Endoscopy 2014; 46(S 01): E592-E593
DOI: 10.1055/s-0034-1390733
Cases and Techniques Library (CTL)
© Georg Thieme Verlag KG Stuttgart · New York

Diagnosis of polypoid portal hypertensive enteropathy due to superior mesenteric vein thrombosis by capsule endoscopy and double-balloon enteroscopy

Faidon-Marios Laskaratos
1   Royal Free Unit for Endoscopy and Centre for Gastroenterology, UCL Institute for Liver and Digestive Health
,
Christos Toumpanakis
1   Royal Free Unit for Endoscopy and Centre for Gastroenterology, UCL Institute for Liver and Digestive Health
2   Neuroendocrine Tumour Unit
,
Ian Clark
3   Department of Cellular Patholgy
,
Peter Wylie
4   Department of Radiology
,
Sanjay Bhagani
5   Department of Infectious Diseases, Royal Free Hospitals and UCL School of Medicine, Royal Free London NHS Foundation Trust, London, United Kingdom
,
Edward J. Despott
1   Royal Free Unit for Endoscopy and Centre for Gastroenterology, UCL Institute for Liver and Digestive Health
› Author Affiliations
Further Information

Corresponding author

Edward J. Despott, MD, MRCP, MD(Res)(Imp Lond)
Royal Free Unit for Endoscopy, UCL Institute for Liver and Digestive Health
Royal Free London NHS Foundation Trust
Pond Street, Hampstead
London NW3 2QG
United Kingdom   
Fax: +44 (0) 2074315261   
Phone: +44 (0) 2077940500 ext: 38814   

Publication History

Publication Date:
11 December 2014 (online)

 

A 46-year-old man with recently controlled retroviral infection was referred to our Neuroendocrine Tumour Unit for further investigation of recent onset, refractory ascites and a long-standing but stable mesenteric mass of indeterminate cause.
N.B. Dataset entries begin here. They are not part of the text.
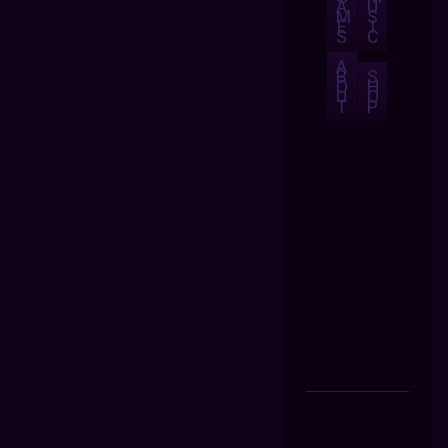
A
U
M
S
E
I
S
C
A
B
S
O
H
U
O
T
P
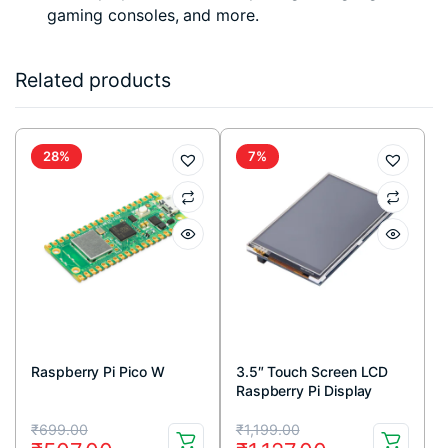
gaming consoles, and more.
Related products
28%
7%
Raspberry Pi Pico W
3.5″ Touch Screen LCD
Raspberry Pi Display
Original
Current
Original
Current
₹
699.00
₹
1,199.00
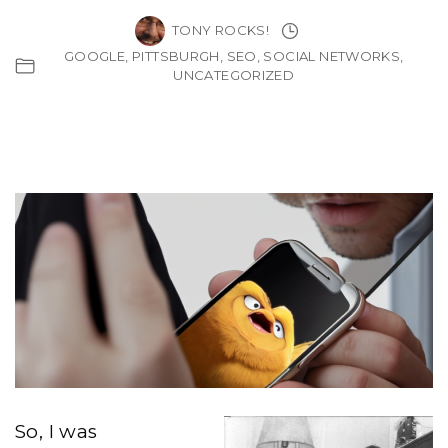
TONY ROCKS!
GOOGLE
PITTSBURGH
SEO
SOCIAL NETWORKS
UNCATEGORIZED
So, I was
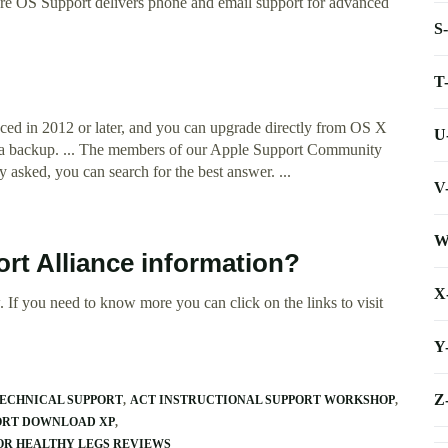
re OS Support delivers phone and email support for advanced
S
T
ed in 2012 or later, and you can upgrade directly from OS X
U
e a backup. ... The members of our Apple Support Community
 asked, you can search for the best answer. ...
V
W
rt Alliance information?
X
 If you need to know more you can click on the links to visit
Y
Z
ECHNICAL SUPPORT
ACT INSTRUCTIONAL SUPPORT WORKSHOP
PORT DOWNLOAD XP
OR HEALTHY LEGS REVIEWS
There was no evidence of chronic liver disease. Analysis of the ascitic fluid revealed chylous ascites. Computed tomography of the abdomen showed a 2.6-cm mesenteric mass with associated desmoplasia encasing the superior mesenteric vein, ascites, and edema of the small bowel ([Fig. 1]). Although the radiologic appearances supported the presence of a neuroendocrine tumor, the results of biomarker (chromogranin A) and molecular imaging studies (octreotide scan, fluorodeoxyglucose positron emission tomography, and gallium Ga 68 octreotate positron emission tomography) were all negative. Small-bowel capsule endoscopy demonstrated features of segmental portal hypertension with mucosal congestion and multiple pseudopolyps ([Fig. 2]) but no primary small-bowel tumor. Anterograde double-balloon enteroscopy confirmed the presence of a congested jejunal mucosa with lymphatic oozing ([Fig. 3]). Multiple polypoid lesions were observed ([Fig. 4], [Fig. 5]) within parts of the jejunum, and histologic examination of one of these lesions, retrieved at double-balloon enteroscopy, showed villous thickening and the proliferation of small blood vessels with edema of the lamina propria, in keeping with polypoid portal hypertension enteropathy ([Fig. 6]). Radiologic and surgical interventions (superior mesenteric vein stent insertion and portosystemic anastomosis, respectively) were not technically feasible, and the patient’s refractory chylous ascites was therefore successfully managed with a trial of octreotide (Sandostatin; Novartis Pharmaceuticals, Basel, Switzerland).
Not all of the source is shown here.